[What you are asked to do]
Look through the data that follows and copy each line with the string "alla".

[Material for the task]
=== Begin Enclosure ===
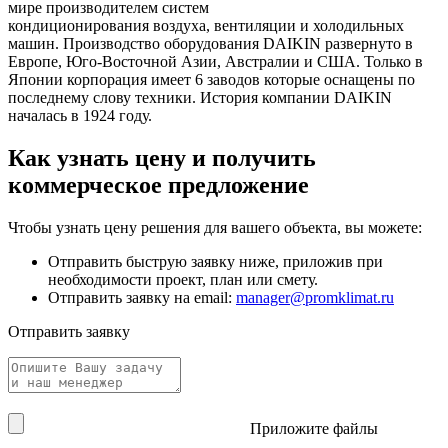
мире производителем систем
кондиционирования воздуха, вентиляции и холодильных
машин. Производство оборудования DAIKIN развернуто в
Европе, Юго-Восточной Азии, Австралии и США. Только в
Японии корпорация имеет 6 заводов которые оснащены по
последнему слову техники. История компании DAIKIN
началась в 1924 году.
Как узнать цену и получить
коммерческое предложение
Чтобы узнать цену решения для вашего объекта, вы можете:
Отправить быструю заявку ниже, приложив при
необходимости проект, план или смету.
Отправить заявку на email:
manager@promklimat.ru
Отправить заявку
Приложите файлы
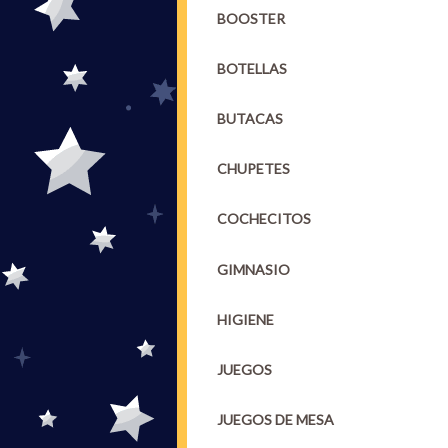
BOOSTER
BOTELLAS
BUTACAS
CHUPETES
COCHECITOS
GIMNASIO
HIGIENE
JUEGOS
JUEGOS DE MESA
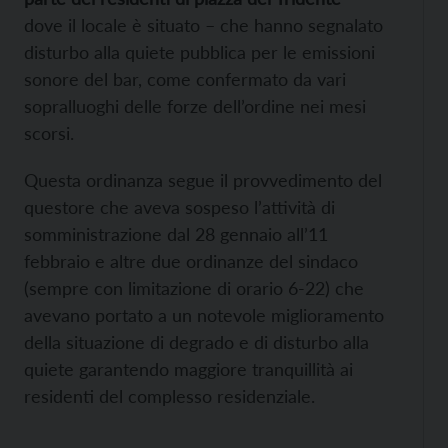
dove il locale è situato – che hanno segnalato
disturbo alla quiete pubblica per le emissioni
sonore del bar, come confermato da vari
sopralluoghi delle forze dell’ordine nei mesi
scorsi.
Questa ordinanza segue il provvedimento del
questore che aveva sospeso l’attività di
somministrazione dal 28 gennaio all’11
febbraio e altre due ordinanze del sindaco
(sempre con limitazione di orario 6-22) che
avevano portato a un notevole miglioramento
della situazione di degrado e di disturbo alla
quiete garantendo maggiore tranquillità ai
residenti del complesso residenziale.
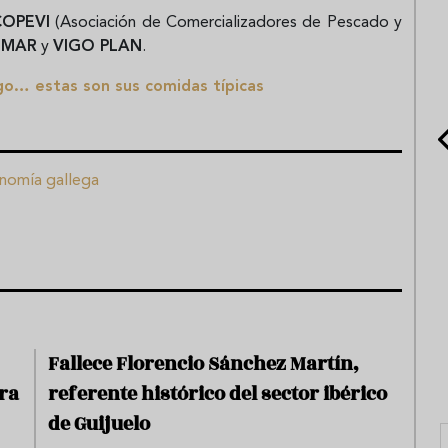
OPEVI
(Asociación de Comercializadores de Pescado y
OMAR
y
VIGO PLAN
.
go… estas son sus comidas típicas
nomía gallega
Fallece Florencio Sánchez Martín,
ra
referente histórico del sector ibérico
de Guijuelo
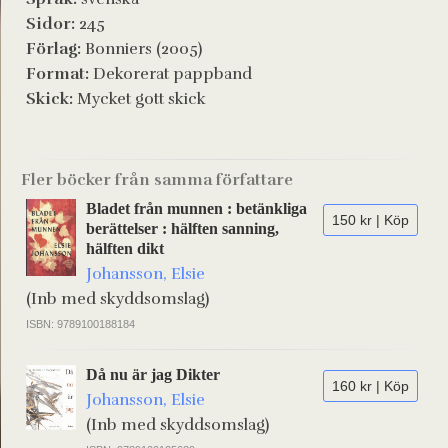
Sidor:
245
Förlag:
Bonniers (2005)
Format:
Dekorerat pappband
Skick:
Mycket gott skick
Fler böcker från samma författare
Bladet från munnen : betänkliga
150 kr | Köp
berättelser : hälften sanning,
hälften dikt
Johansson, Elsie
(Inb med skyddsomslag)
ISBN: 9789100188184
Då nu är jag Dikter
160 kr | Köp
Johansson, Elsie
(Inb med skyddsomslag)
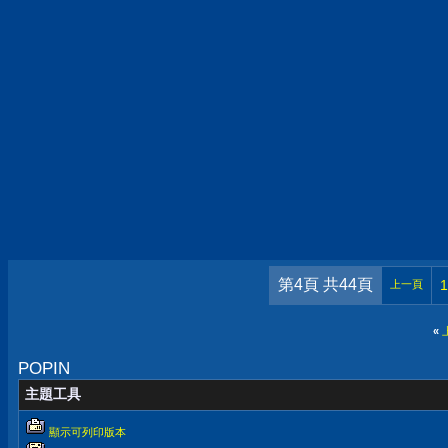
第4頁 共44頁
1
上一頁
«
POPIN
主題工具
顯示可列印版本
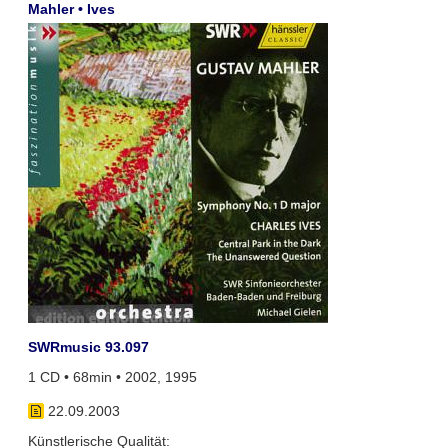
Mahler • Ives
SWRmusic 93.097
1 CD • 68min • 2002, 1995
22.09.2003
Künstlerische Qualität:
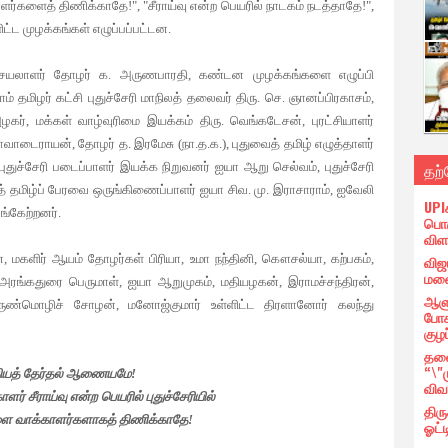
்களைத் திணிக்காதே!", "சீராய்வு என்ற பெயரில் நாடகம் நடத்தாதே!",
ிட்ட முழக்கங்கள் எழுப்பப்பட்டன.
 செயலாளர் தோழர் க. அருணபாரதி, கண்டன முழக்கங்களை எழுப்பி
ாம் தமிழர் கட்சி புதுச்சேரி மாநிலத் தலைவர் திரு. செ. ஞானப்பிரகாசம்,
ழகர், மக்கள் வாழ்வுரிமை இயக்கம் திரு. வெங்கடேசன், புரட்சியாளர்
ாடைராயன், தோழர் த. இரமேசு (நா.த.க.), புதுவைத் தமிழ் எழுத்தாளர்
தற
துச்சேரி படைப்பாளர் இயக்க நிறுவனர் ஐயா ஆறு செல்வம், புதுச்சேரி
வத் தமிழ்ப் பேரவை ஒருங்கிணைப்பாளர் ஐயா சிவ. மு. இராசாராம், ஐவேலி
UPI
ங்கேற்றனர்.
பொர
விள
விஜ
, மகளிர் ஆயம் தோழர்கள் பிரியா, உமா நந்தினி, கௌசல்யா, கற்பகம்,
மனை
 அரங்கதுரை பெருமாள், ஐயா ஆறுமுகம், மதியழகன், இராமச்சந்திரன்,
ஆளு
 அருண்மொழிச் சோழன், மனோஜ்குமார் உள்ளிட்ட திரளானோர் கலந்து
போக
குழப
தலை
“\"
ியத் தேர்தல் ஆணையமே!
விவ
காளர் சீராய்வு என்ற பெயரில் புதுச்சேரியில்
திர
ளை வாக்காளர்களாகத் திணிக்காதே!
ஓட்ட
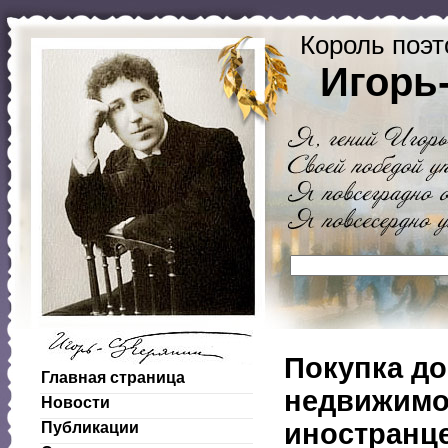
Король поэт
Игорь
Покупка до
Главная страница
недвижимо
Новости
иностранц
Публикации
=== End Enclosure ===
[Exercise answer]
disturbo alla quiete pubblica per le emissioni
della situazione di degrado e di disturbo alla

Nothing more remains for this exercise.